Credit: UGRacing

Electric energy at UGRacing

By Craig Smith

Senior members of the UGRacing team spoke to The Glasgow Guardian about the team’s exciting plans for the future.

So much seems to have stalled over this past year: wedding dates have been postponed, travel plans have been delayed, but UGRacing has been making exciting progress. The University of Glasgow team which competes in Formula Student (a prominent UK student engineering competition that involves producing a small-style formula-style racing car) has come to the end of creating combustion engine cars. Come the 2022 Formula Student UK Competition, the showpiece event of any year for the UGRacing team, the team will be discarding the combustion engine for an electric car. 

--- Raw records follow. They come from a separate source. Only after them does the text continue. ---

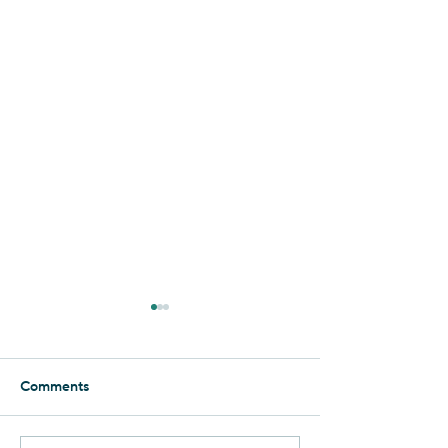
Essence of the Negev
Foolishly, I thought that I had
seen it all when it comes to
Comments
the Negev. But when it
comes to Yahel, there is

Callum Wilson, who is a third-year studying Aerospace Systems, leads the engineering department and told The Glasgow Guardian: “The electric car has a different design, a different chassis design and a fully electric powertrain. It’s the future of motorsport really but it also the focus of the team and that’s the thing we wanted to continue developing this year.” Whilst Wilson was willing to acknowledge, as many would suspect, that a lot of motorsport diehards were not particularly drawn to electric cars, with their inferior noise and unsatisfying smell, the engineers of UGRacing have thrust themselves into this new and challenging task with unbridled enthusiasm. Team principal Fraser Cowie, the fourth-year Aeroneutical Engineering student who heads up the entire team, revealed: “The exciting thing this year is the team came back together in August time and had a completely blank page to design this new electric vehicle which had never been done in the history of the team before…it’s been great to see the engineers rise to that challenge and get excited by it.”

Part of the team’s energy for this challenge has come from learning about new areas, which aren’t always covered in University teaching. Wilson said: “We also found when starting to develop the cars there is a lot of holes in the way the University [of Glasgow], and a lot of universities, teach high voltage: a lot of them teach lower voltage stuff because it’s safer but for Formula Student, you are working with quite high voltage battery packs and electric motors and this is something which is not taught a lot in the University and we think the way everything [the automotive industry] is going it is better to bring that knowledge on.” Perhaps it shouldn’t be a surprise that the team are so excited about moving to electric considering the man heading up the electric vehicle development, fifth-year Mechanical Design Engineer student Finlay MacNeill, did his final year project on the electric concept car which the team intend to make. 

This is not the end of the excitement for the team as they also plan to use the 2022 electric car for entry in the driverless category, for the first time, in 2023. This should occur year on year as the future plan is for the driverless entry to be the previous year’s electric vehicle entry. This is yet another attempt by UGRacing to align the team’s ambitions with the future of the automotive industry.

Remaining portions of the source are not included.